Quick answer: A good bug tracker for an indie game does more than store issues. It captures player and device context with each report, folds duplicate crash reports into one counted issue, and lets a small team triage quickly. Generic developer trackers miss these because they assume bugs arrive from engineers, not players. Choose for how reports get in and get prioritized, not just how they get stored.
Most bug trackers were designed for software teams where issues are filed by developers who already know the build number, the stack trace, and how to reproduce the problem. Games are different. Your bugs are reported by players who know none of that, arriving in waves of duplicates, mixed with crashes and feature requests, across multiple platforms. A tracker that only stores well-formed tickets leaves you doing all the work of getting reports in and ranking them. This guide walks through what actually matters when choosing one, so you pick a tool that fits how games are really built.
Why generic trackers fall short for games
Tools like generic issue boards assume a tidy world. Someone who understands the codebase writes a clear title, fills in reproduction steps, tags the right component, and moves on. That model works when your reporters are engineers. It collapses when your reporters are players who write game crashed and nothing else, who cannot tell you their build number, and who file the same crash a hundred times under a hundred different wordings. The tracker stores these faithfully and leaves you to make sense of the mess.
The result is that the tracker becomes the least useful part of your process. You spend more time cleaning, deduplicating, and chasing context than you do fixing bugs. For a small team this overhead is fatal, because the whole point of a tracker is to reduce the cognitive load of managing many issues. A tool built for games should absorb the chaos of player reports and present you with something orderly, rather than handing you a pile of raw messages to sort by hand.
Capture: how reports get in
The first thing to evaluate is not how the tracker stores issues but how they arrive. The best tracker in the world is useless if players cannot reach it. Look for a way for players to report from inside the game, because that is where the bug happens and where context is richest. A tracker that depends on players manually filing tickets on a website will receive a tiny, biased fraction of the bugs that actually exist, and you will be flying blind on the rest.
Pay particular attention to what gets captured automatically. The build version, platform, device, current scene, and a screenshot are details players cannot reliably provide but you desperately need. A tracker that ingests these along with each report saves you the round trips that otherwise eat your week. The capture path determines the quality of everything downstream, so weight it heavily. A tool with a mediocre interface and excellent capture beats a beautiful one that receives nothing useful.
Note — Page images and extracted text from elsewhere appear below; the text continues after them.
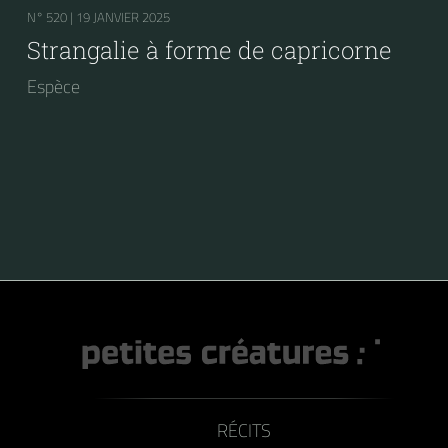
N° 520 |
19 JANVIER 2025
Strangalie à forme de capricorne
Espèce
RÉCITS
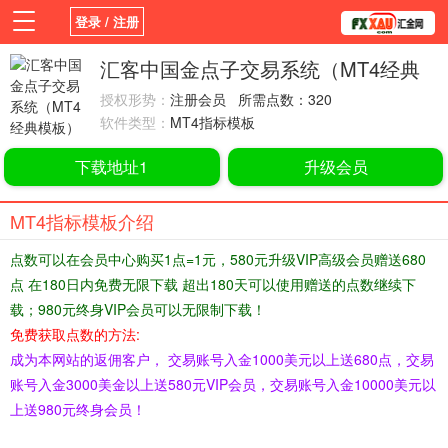
登录 / 注册
首页
新闻
观点
货币
学院
汇客中国金点子交易系统（MT4经典
模板）
授权形势：
注册会员 所需点数：320
平台
指标EA
书籍
视频
软件类型：
MT4指标模板
下载地址1
升级会员
MT4指标模板介绍
点数可以在会员中心购买1点=1元，580元升级VIP高级会员赠送680
点 在180日内免费无限下载 超出180天可以使用赠送的点数继续下
载；980元终身VIP会员可以无限制下载！
免费获取点数的方法:
成为本网站的返佣客户， 交易账号入金1000美元以上送680点，交易
账号入金3000美金以上送580元VIP会员，交易账号入金10000美元以
上送980元终身会员！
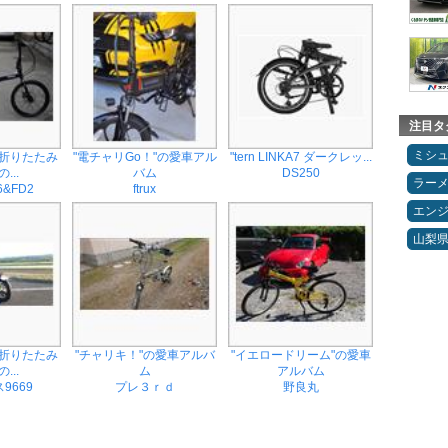
注目タ
ミシ
 折りたたみ
"電チャリGo！"の愛車アル
"tern LINKA7 ダークレッ...
...
バム
DS250
ラー
&FD2
ftrux
エン
山梨
 折りたたみ
"チャリキ！"の愛車アルバ
"イエロードリーム"の愛車
...
ム
アルバム
9669
プレ３ｒｄ
野良丸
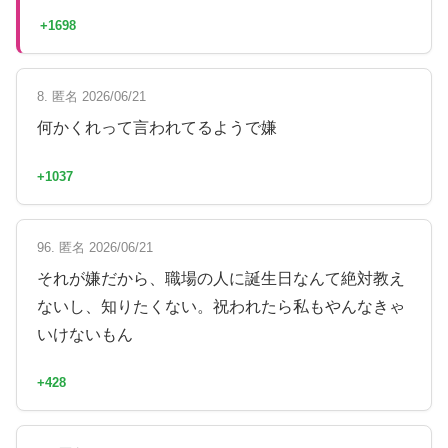
+1698
8. 匿名 2026/06/21
何かくれって言われてるようで嫌
+1037
96. 匿名 2026/06/21
それが嫌だから、職場の人に誕生日なんて絶対教え
ないし、知りたくない。祝われたら私もやんなきゃ
いけないもん
+428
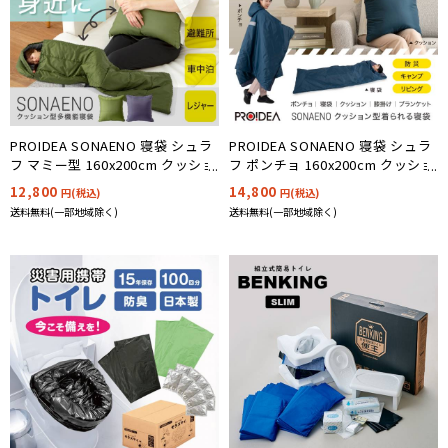
PROIDEA SONAENO 寝袋 シュラ
PROIDEA SONAENO 寝袋 シュラ
フ マミー型 160x200cm クッショ
フ ポンチョ 160x200cm クッショ
ン型多機能寝袋 2色対応
ン型着られる寝袋
12,800
14,800
円(税込)
円(税込)
送料無料(一部地域除く)
送料無料(一部地域除く)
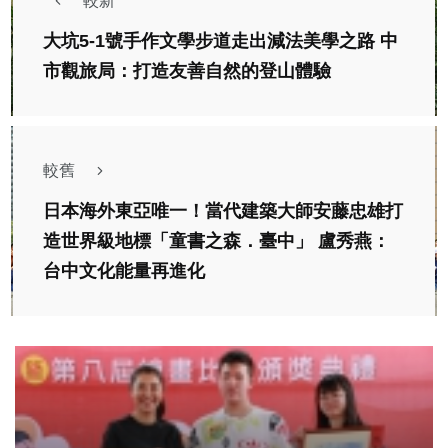
較新
大坑5-1號手作文學步道走出減法美學之路 中
市觀旅局：打造友善自然的登山體驗
較舊
日本海外東亞唯一！當代建築大師安藤忠雄打
造世界級地標「童書之森．臺中」 盧秀燕：
台中文化能量再進化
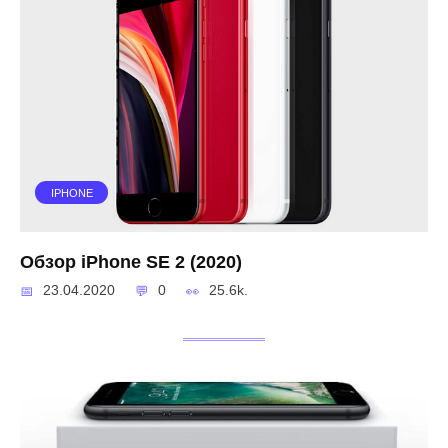
IPHONE
Обзор iPhone SE 2 (2020)
23.04.2020
0
25.6k.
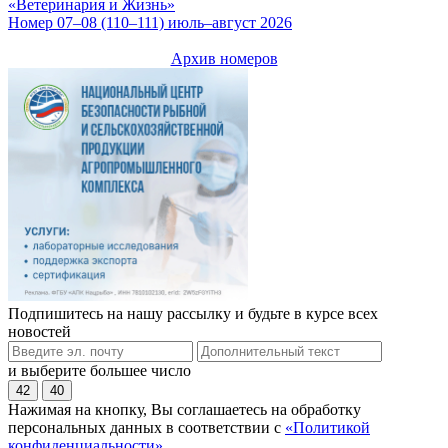
«Ветеринария и Жизнь»
Номер 07–08 (110–111) июль–август 2026
Архив номеров
Подпишитесь на нашу рассылку и будьте в курсе всех
новостей
и выберите большее число
42
40
Нажимая на кнопку, Вы соглашаетесь на обработку
персональных данных в соответствии с
«Политикой
конфиденциальности»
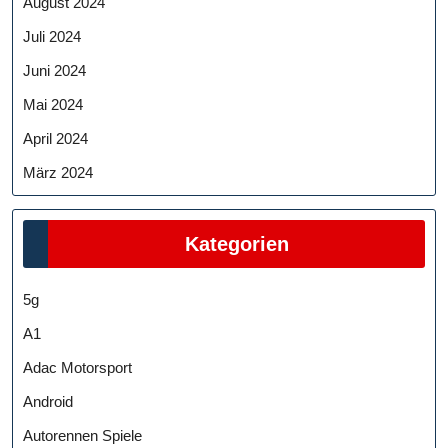
August 2024
Juli 2024
Juni 2024
Mai 2024
April 2024
März 2024
Kategorien
5g
A1
Adac Motorsport
Android
Autorennen Spiele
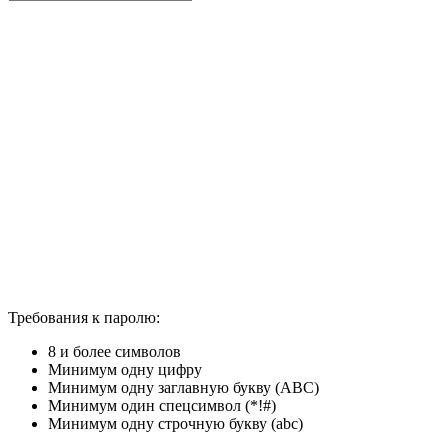
Требования к паролю:
8 и более символов
Минимум одну цифру
Минимум одну заглавную букву (ABC)
Минимум один спецсимвол (*!#)
Минимум одну строчную букву (abc)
Grouping: surviving the flood of duplicates
Games produce duplicates at a scale software teams rarely see. A single bad crash can generate hundreds of reports in a day, each technically a separate submission but all describing one underlying issue. If your tracker treats every report as a distinct ticket, your queue becomes unreadable and your sense of priority collapses. You cannot tell that one crash is dominating when it is spread across two hundred near-identical entries.
What you want is occurrence grouping, where reports that share a signature fold into a single issue with a count. That count is gold. It instantly tells you how many players a bug affects, which is the single most important input to prioritization. A crash with two hundred occurrences obviously outranks one with three. Without grouping you are reduced to guessing, and you will routinely fix the loud, dramatic bug while the boring high-impact one buries itself in the noise of its own duplicates.
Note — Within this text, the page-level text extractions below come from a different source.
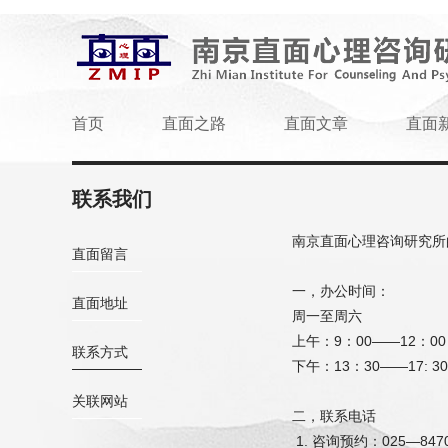
首页
直面之路
直面文章
直面
联系我们
南京直面心理咨询研究所
直面留言
一，办公时间：
直面地址
周一至周六
上午：9：00——12：00
联系方式
下午：13：30——17: 30
关联网站
二，联系电话
1. 咨询预约：025—8470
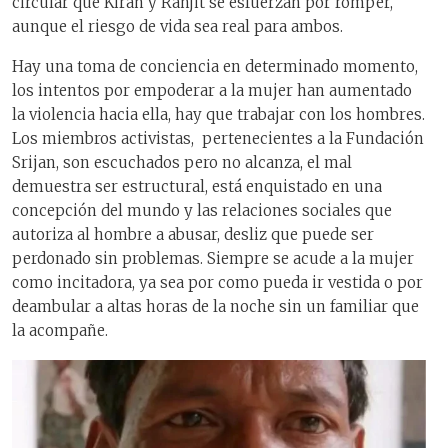
circular que Kiran y Ranjit se esfuerzan por romper,
aunque el riesgo de vida sea real para ambos.
Hay una toma de conciencia en determinado momento,
los intentos por empoderar a la mujer han aumentado
la violencia hacia ella, hay que trabajar con los hombres.
Los miembros activistas, pertenecientes a la Fundación
Srijan, son escuchados pero no alcanza, el mal
demuestra ser estructural, está enquistado en una
concepción del mundo y las relaciones sociales que
autoriza al hombre a abusar, desliz que puede ser
perdonado sin problemas. Siempre se acude a la mujer
como incitadora, ya sea por como pueda ir vestida o por
deambular a altas horas de la noche sin un familiar que
la acompañe.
Triage: fitting a one or two person workflow
Enterprise trackers are built for workflows with dozens of states, mandatory approvals, and roles you do not have. For an indie team that ceremony is pure friction. You want to open the queue, see what matters, assign or close quickly, and get back to building. Evaluate how many clicks it takes to do the common things, because you will do them every day, and a tool that demands a project manager to operate is a tool you will quietly abandon.
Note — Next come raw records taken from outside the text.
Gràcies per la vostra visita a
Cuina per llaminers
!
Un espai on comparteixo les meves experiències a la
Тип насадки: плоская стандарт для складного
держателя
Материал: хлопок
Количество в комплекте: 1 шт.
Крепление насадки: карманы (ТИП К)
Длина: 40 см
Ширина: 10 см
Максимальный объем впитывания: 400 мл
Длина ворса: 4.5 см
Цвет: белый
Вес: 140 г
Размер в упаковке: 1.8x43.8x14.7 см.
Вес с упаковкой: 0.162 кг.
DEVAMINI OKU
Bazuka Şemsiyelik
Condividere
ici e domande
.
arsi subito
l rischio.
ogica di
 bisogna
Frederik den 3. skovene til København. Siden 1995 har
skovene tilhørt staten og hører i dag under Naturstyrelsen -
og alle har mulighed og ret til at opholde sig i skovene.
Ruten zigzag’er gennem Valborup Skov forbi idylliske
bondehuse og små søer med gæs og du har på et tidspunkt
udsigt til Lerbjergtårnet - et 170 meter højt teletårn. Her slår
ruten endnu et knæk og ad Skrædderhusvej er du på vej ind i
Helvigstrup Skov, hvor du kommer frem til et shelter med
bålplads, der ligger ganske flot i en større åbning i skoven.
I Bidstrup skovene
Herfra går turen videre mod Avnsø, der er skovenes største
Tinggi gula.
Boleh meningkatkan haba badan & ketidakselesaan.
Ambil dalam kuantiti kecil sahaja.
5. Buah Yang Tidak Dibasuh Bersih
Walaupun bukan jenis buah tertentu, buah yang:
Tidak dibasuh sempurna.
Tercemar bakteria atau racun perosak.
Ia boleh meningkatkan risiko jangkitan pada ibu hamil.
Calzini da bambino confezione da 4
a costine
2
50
At the same time, do not pick something so bare that it cannot grow with you. The right tracker for a solo developer still supports basic prioritization, labels, and a way to link a bug to the eventual fix. Look for a tool that is light by default but has the structure available when a bug turns out to be complex. The goal is a workflow that disappears when the bug is simple and supports you when it is not, never one that imposes overhead either way.
Setting it up with Bugnet
Bugnet is built around exactly the gaps generic trackers leave. Its SDK adds an in-game report button across engines like Godot, Unity, Unreal, and the web, so players report from the moment the bug happens, and each report carries the build version, platform, device details, current scene, and a screenshot automatically. Crashes are captured with full stack traces and the same context, so the technical reports arrive even when the player never opens the form. Capture, the part that decides everything downstream, is handled for you.
Once reports land, Bugnet folds duplicates of the same crash into a single grouped issue with an occurrence count, turning a flood into a ranked list where impact is visible at a glance. Custom fields and player attributes let you segment reports, and the whole thing lives in one dashboard sized for a small team rather than an enterprise org chart. You get the capture and grouping that games need without the ceremony that big trackers impose, which is the combination most indie studios are actually looking for.
Decide on what you will do daily
When you compare options, run a realistic trial rather than a feature checklist. Wire up a test build, file a few reports the way a player would, generate some duplicates, and then sit down and actually triage them. The tool that feels good after twenty real reports is the one to choose, because the daily experience matters far more than any feature you will use twice a year. Pay attention to where you feel friction, because that friction multiplies across thousands of reports.
Remember that the cost of a tracker is rarely its price, it is the time it adds or saves every single day. A tool that captures context, groups duplicates, and stays out of your way pays for itself in hours you get back for building the game. Choose for the workflow you will live in, not the demo you watched, and you will end up with a tracker that quietly makes your studio more effective instead of one more thing you have to maintain.
Choose a bug tracker by how reports get in and get ranked, not just how they get stored, because capture and grouping are most of the real work.